Over the entire world, we are seeing increasing numbers of infections caused by bacteria with resistance to antibiotics. This problem is less severe in the Netherlands than in many other countries. However, due to the global situation, it remains important to be on the alert in the Netherlands. If the problem of resistance does increase, it will then be easier to detect it in time.

Fewer antibiotics prescribed

To prevent antibiotic resistance from developing, it is important to use antibiotics properly and only when necessary. General practitioners prescribed approximately 10% fewer courses of antibiotics in the past year compared to previous years. Due to the Covid 19 measures, such as social distancing and working from home, many infectious diseases that are spread by social contacts occurred less frequently. In addition, fewer people visited their general practitioner. The total quantity of antibiotics used in hospitals in 2019 remained fairly stable. The data on their use in hospitals in 2020 is not yet available.

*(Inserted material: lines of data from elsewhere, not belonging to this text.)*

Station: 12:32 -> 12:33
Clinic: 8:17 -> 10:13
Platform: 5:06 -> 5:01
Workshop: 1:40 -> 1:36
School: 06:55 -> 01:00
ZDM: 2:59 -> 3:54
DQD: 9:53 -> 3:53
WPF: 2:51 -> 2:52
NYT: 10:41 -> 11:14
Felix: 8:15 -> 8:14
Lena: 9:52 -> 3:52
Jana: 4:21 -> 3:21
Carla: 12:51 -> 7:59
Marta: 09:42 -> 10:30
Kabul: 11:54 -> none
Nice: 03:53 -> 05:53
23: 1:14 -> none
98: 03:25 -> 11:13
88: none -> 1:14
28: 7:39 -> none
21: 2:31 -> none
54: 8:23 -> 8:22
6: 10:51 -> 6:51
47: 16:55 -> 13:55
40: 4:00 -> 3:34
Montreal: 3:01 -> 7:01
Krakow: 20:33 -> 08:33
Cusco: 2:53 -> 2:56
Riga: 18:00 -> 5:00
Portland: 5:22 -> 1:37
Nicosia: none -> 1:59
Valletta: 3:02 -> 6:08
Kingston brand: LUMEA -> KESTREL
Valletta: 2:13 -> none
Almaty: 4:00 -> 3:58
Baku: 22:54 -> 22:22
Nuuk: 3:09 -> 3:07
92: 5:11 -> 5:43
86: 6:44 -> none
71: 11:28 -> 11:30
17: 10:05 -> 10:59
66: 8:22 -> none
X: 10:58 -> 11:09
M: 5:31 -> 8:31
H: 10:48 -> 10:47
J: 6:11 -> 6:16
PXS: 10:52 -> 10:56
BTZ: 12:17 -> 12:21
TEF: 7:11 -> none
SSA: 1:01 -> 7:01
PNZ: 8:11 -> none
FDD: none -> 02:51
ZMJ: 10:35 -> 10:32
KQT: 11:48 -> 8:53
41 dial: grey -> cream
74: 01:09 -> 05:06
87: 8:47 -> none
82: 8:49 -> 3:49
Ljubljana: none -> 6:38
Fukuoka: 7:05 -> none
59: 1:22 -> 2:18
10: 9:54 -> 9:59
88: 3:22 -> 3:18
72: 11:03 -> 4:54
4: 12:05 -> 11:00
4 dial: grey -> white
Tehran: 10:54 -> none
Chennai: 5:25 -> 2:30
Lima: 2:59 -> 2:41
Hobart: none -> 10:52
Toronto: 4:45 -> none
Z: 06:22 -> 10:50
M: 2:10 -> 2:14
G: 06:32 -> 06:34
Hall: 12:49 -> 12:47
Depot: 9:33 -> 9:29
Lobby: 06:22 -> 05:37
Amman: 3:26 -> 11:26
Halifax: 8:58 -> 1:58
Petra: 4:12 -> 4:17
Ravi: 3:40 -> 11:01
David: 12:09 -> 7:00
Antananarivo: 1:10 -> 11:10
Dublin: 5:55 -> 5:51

Antibiotic use and resistance in farm animals

The quantity of antibiotics sold in 2020 for farm animals slightly increased compared to 2019. In comparison to 2009, the reference year, the sale of antibiotics decreased by almost 70%. Almost no antibiotics that are crucial for treating infections in humans have been used for farm animals in recent years.

The level of antibiotic resistance in the various animal sectors decreased over the last decade, but remained approximately the same in comparison to 2019. ESBL producing intestinal bacteria in broiler chickens and on chicken meat were less prevalent in 2020. ESBLs are enzymes that can break down commonly used antibiotics such as penicillins. In the other animal sectors, the prevalence of these resistant bacteria was the same as in 2019.